Dataframe naming convention naming collision with pandas

alexandermorgan commented 8 years ago

Our naming convention for the highest level (level 0) of our multiindex for the columnar axis of dataframes is the string: 'indexer_filename.IndexerClassName' Say you have a dataframe with the noterest, duration, and dissonance indexer results all concatenated together along the columnar axis. Then you want to select just the noterest results. You should be able to do this: df.levelZeroNameOfSubsectionYouWant Note that after the period, it is not a string. For the noterest results this would be

df.noterest.NoteRestIndexer The collision happens because our dataframe naming convention includes a period. I propose that we eliminate the module name ('noterest' in the example above) and the period.
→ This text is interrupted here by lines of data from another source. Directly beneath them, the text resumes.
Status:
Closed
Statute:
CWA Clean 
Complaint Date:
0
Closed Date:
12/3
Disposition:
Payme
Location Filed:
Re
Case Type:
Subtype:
Then we could access the dataframe as expected like this: df.NoteRestIndexer There are other label-based ways to access dataframes that still work for us such as df['noterest.NoteRestIndexer'] or df.loc[:, 'noterest.NoteRestIndexer'] The point of this change would be to make our syntax easier for people new to our framework but already experienced with pandas. Also, it will make our naming convention less clunky by getting rid of the relatively unimportant module names.

crantila commented 8 years ago

Something about this makes me uneasy. I'm not sure whether there's a technical reason to object, or if it's just because this is a backward-incompatible change with dubious benefit.

There were two reasons I put the module name in the DataFrame. First, that's how the analyzers should be imported in analysis scripts and client programs. You can take the string of an analyzer's name and use it to find the actual class (if it's imported). Second, to avoid an actual naming collision, in case there would be conflicting ways to do things, like caplin.CadenceIndexer and hepokoski.CadenceIndexer. (The situation you describe here is less like a collision, more like "pandas offers three ways to access columns and one doesn't work with VIS.")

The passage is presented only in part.